40-60% of all women and men suffer from spider veins
Here you find detailed information about spider veins and their symptoms
Development of spider veins & underlying causes
The worst thing about spider veins is that almost nobody is immune to them. Fat or thin, athletic or not, spider veins can affect everybody.
Spider veins may be the result of a hereditary weakness of connective tissue or caused by vein insufficiency with congestion (pooling) of blood in the vein system. Over time, the small veins lose their original elasticity and become worn out.

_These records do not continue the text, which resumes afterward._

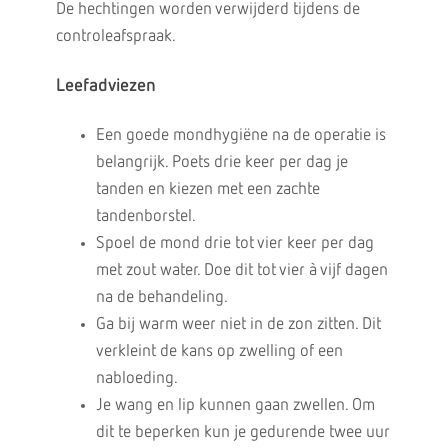
De hechtingen worden verwijderd tijdens de
controleafspraak.
Leefadviezen
Een goede mondhygiëne na de operatie is
belangrijk. Poets drie keer per dag je
tanden en kiezen met een zachte
tandenborstel.
Spoel de mond drie tot vier keer per dag
met zout water. Doe dit tot vier à vijf dagen
na de behandeling.
Ga bij warm weer niet in de zon zitten. Dit
verkleint de kans op zwelling of een
nabloeding.
Je wang en lip kunnen gaan zwellen. Om
dit te beperken kun je gedurende twee uur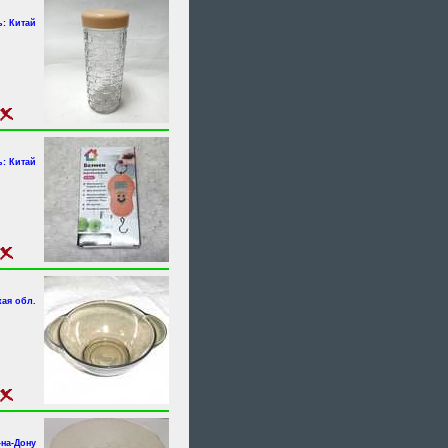
: Китай
: Китай
ая обл.
-на-Дону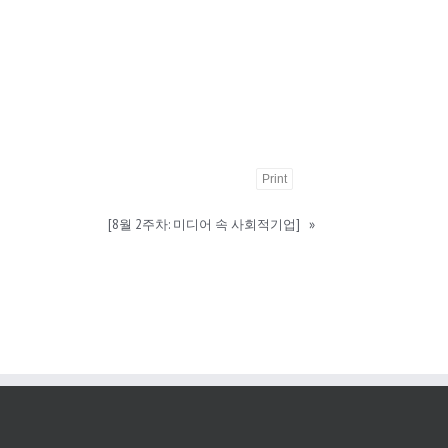
Print
[8월 2주차: 미디어 속 사회적기업]
»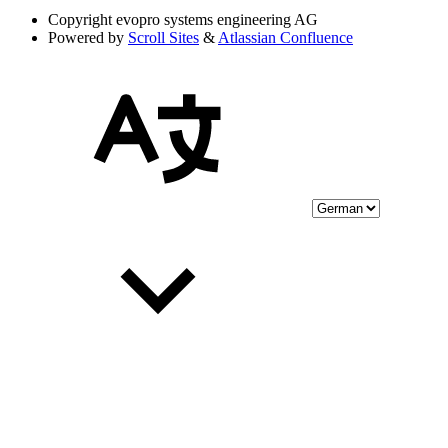
Copyright
evopro systems engineering AG
Powered by
Scroll Sites
&
Atlassian Confluence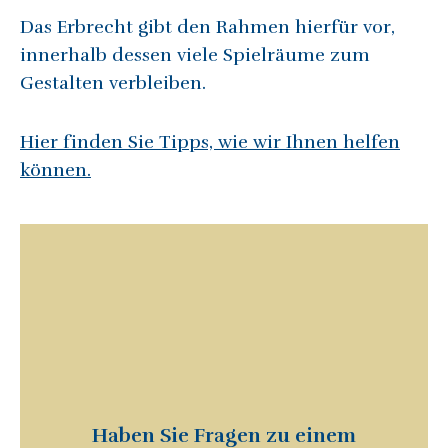
Das Erbrecht gibt den Rahmen hierfür vor,
innerhalb dessen viele Spielräume zum
Gestalten verbleiben.
Hier finden Sie Tipps, wie wir Ihnen helfen
können.
Haben Sie Fragen zu einem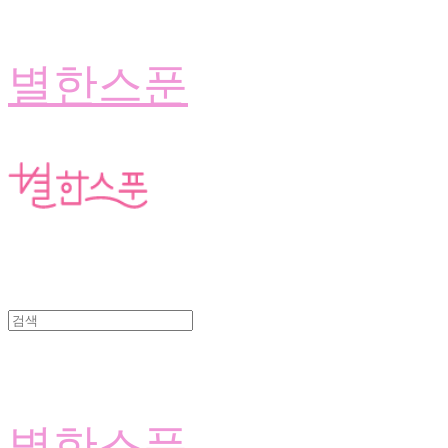
별한스푼
별한스푼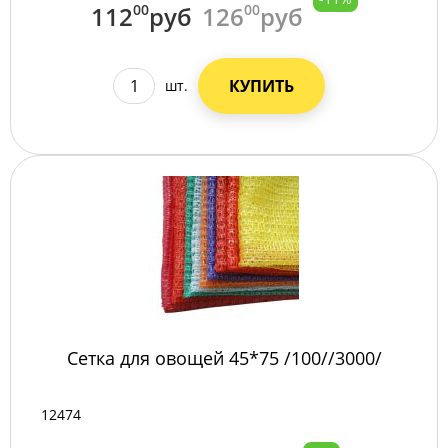
112
00
руб
126
00
руб
КУПИТЬ
шт.
Сетка для овощей 45*75 /100//3000/
12474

Dilated veins can then be seen as bluish or reddish-purple spider veins.
Advancing age, natural hormonal changes (pregnancy and the menopause), hormone-based medicines such as the Pill, lack of exercise, standing for long periods at work, overweight, and smoking may all encourage spider veins to develop or make the problem worse.
Most spider veins have a feeder vein – a larger vein, lying deeper in the tissue, which supplies them with blood. It is important to include this feeder vein in the treatment, otherwise blood will continue to flow into the spider veins and give poor therapeutic results.

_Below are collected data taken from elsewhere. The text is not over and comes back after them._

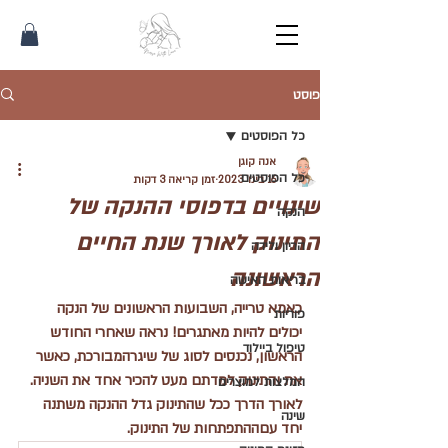
פוסט
כל הפוסטים
אנה קוגן
כל הפוסטים
16 בינו׳ 2023
זמן קריאה 3 דקות
שינויים בדפוסי ההנקה של
הנקה
התינוק לאורך שנת החיים
הריון ולידה
הראשונה
בריאות האישה
כאמא טרייה, השבועות הראשונים של הנקה 
פוריות
יכולים להיות מאתגרים! נראה שאחרי החודש 
טיפול ביילוד
הראשון, נכנסים לסוג של שיגרהמבורכת, כאשר 
את והתינוק למדתם מעט להכיר אחד את השניה. 
המלצות למוצרים
לאורך הדרך ככל שהתינוק גדל ההנקה משתנה 
שינה
יחד עםההתפתחות של התינוק.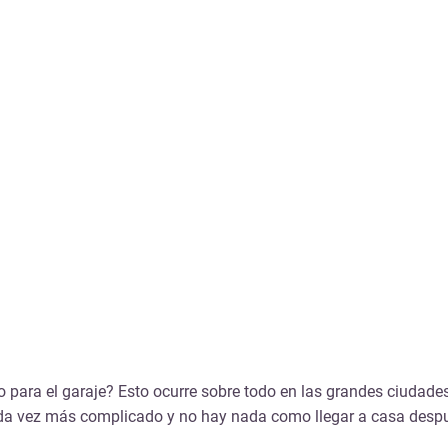
 para el garaje? Esto ocurre sobre todo en las grandes ciudades
da vez más complicado y no hay nada como llegar a casa despué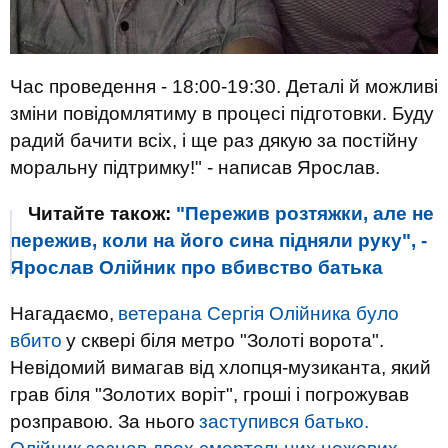
Час проведення - 18:00-19:30. Деталі й можливі
зміни повідомлятиму в процесі підготовки. Буду
радий бачити всіх, і ще раз дякую за постійну
моральну підтримку!" - написав Ярослав.
Читайте також:
"Пережив розтяжки, але не
пережив, коли на його сина підняли руку", -
Ярослав Олійник про вбивство батька
Нагадаємо,
ветерана Сергія Олійника було
вбито
у сквері біля метро "Золоті ворота".
Невідомий вимагав від хлопця-музиканта, який
грав біля "Золотих воріт", гроші і погрожував
розправою. За нього
заступився батько.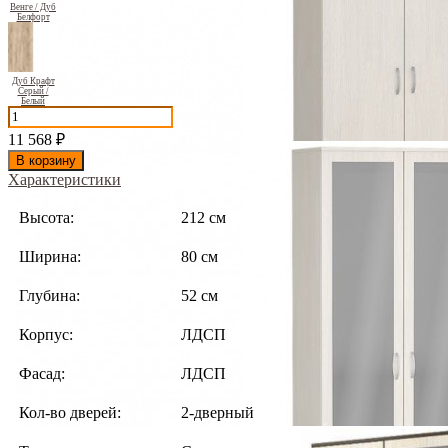
Венге / Дуб
Белфорт
Дуб Крафт
Серый /
Белый
11 568
₽
В корзину
Характеристики
Высота:
212 см
Ширина:
80 см
Глубина:
52 см
Корпус:
ЛДСП
Фасад:
ЛДСП
Кол-во дверей:
2-дверный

Several studies have shown that spider veins have valves just like those in the larger varicose veins. They are, of course, extremely small and are therefore referred to as microvalves. Just as in the larger veins, leaky valves may play a decisive role in the development of spider veins. However, experts are not entirely in agreement on how spider veins really develop.

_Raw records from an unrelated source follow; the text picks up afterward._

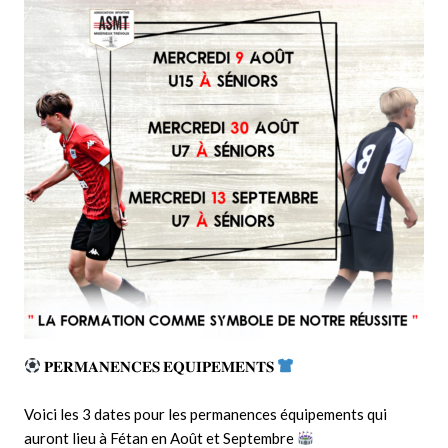
𝐏𝐄𝐑𝐌𝐀𝐍𝐄𝐍𝐂𝐄𝐒 𝐄𝐐𝐔𝐈𝐏𝐄𝐌𝐄𝐍𝐓𝐒
Voici les 3 dates pour les permanences équipements qui
auront lieu à Fétan en Août et Septembre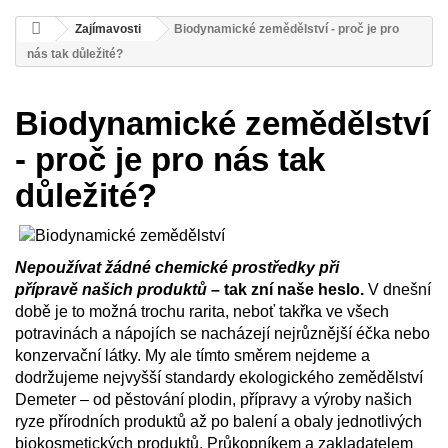
Zajímavosti
Biodynamické zemědělství - proč je pro
nás tak důležité?
Biodynamické zemědělství
- proč je pro nás tak
důležité?
Nepoužívat žádné chemické prostředky při
přípravě našich produktů
– tak zní naše heslo.
V dnešní
době je to možná trochu rarita, neboť takřka ve všech
potravinách a nápojích se nacházejí nejrůznější éčka nebo
konzervační látky. My ale tímto směrem nejdeme a
dodržujeme nejvyšší standardy ekologického zemědělství
Demeter – od pěstování plodin, přípravy a výroby našich
ryze přírodních produktů až po balení a obaly jednotlivých
biokosmetických produktů. Průkopníkem a zakladatelem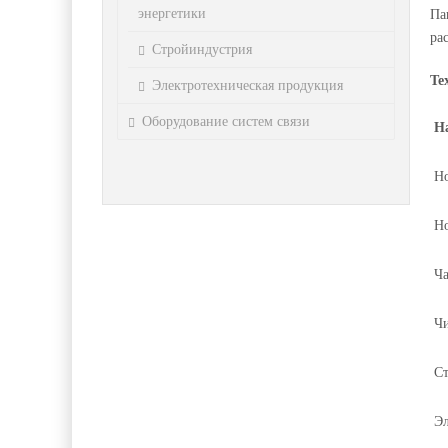
энергетики
Па
ра
Стройиндустрия
Те
Электротехническая продукция
Оборудование систем связи
Н
Н
Но
Ча
Ч
Ст
Эл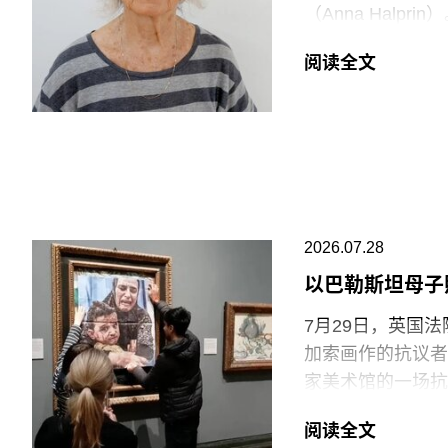
逊等企业的劳动实
（Anna Halp
会感到震惊。”
Construct
阅读全文
通过倚靠、攀爬、
V&A东馆典藏库
Rainer）和史蒂
要求V&A在一年内
同创立了贾德森舞蹈剧
重塑了现代舞的发
品，就像一颗投入
福蒂于1935年
2026.07.28
法西斯领导人贝尼托·
公民身份时，福蒂
以巴勒斯坦母子
兰的里德学院（Re
7月29日，英国
艺术家罗伯特·莫里
加索画作的抗议者
普林-拉思罗普学校（H
家美术馆的一场抗
Workshop of
贾伊·哈莱（Jai
阅读全文
菲尔德（Monday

As spider veins often do not cause any symptoms and have no effects on the blood flow returning to the heart, small varicose veins are usually regarded as a cosmetic problem that does not need to be treated on medical grounds. Which means that you will probably have to meet the costs of dealing with these bothersome spider veins yourself.
In a few cases, spider veins and reticular veins may be the manifestation of advanced varicose disease. Very pronounced spider veins, in particular, may be caused by an underlying disease of the side branch or trunk veins. According to the Bonn Vein Study, 60% of adults have only spider veins and reticular veins, while about 30% have serious varicose disease in need of treatment. Almost all patients with disease of the trunk veins also have spider veins.
A thorough diagnostic examination of the leg veins is therefore important, so that a deeper-lying problem is not overlooked.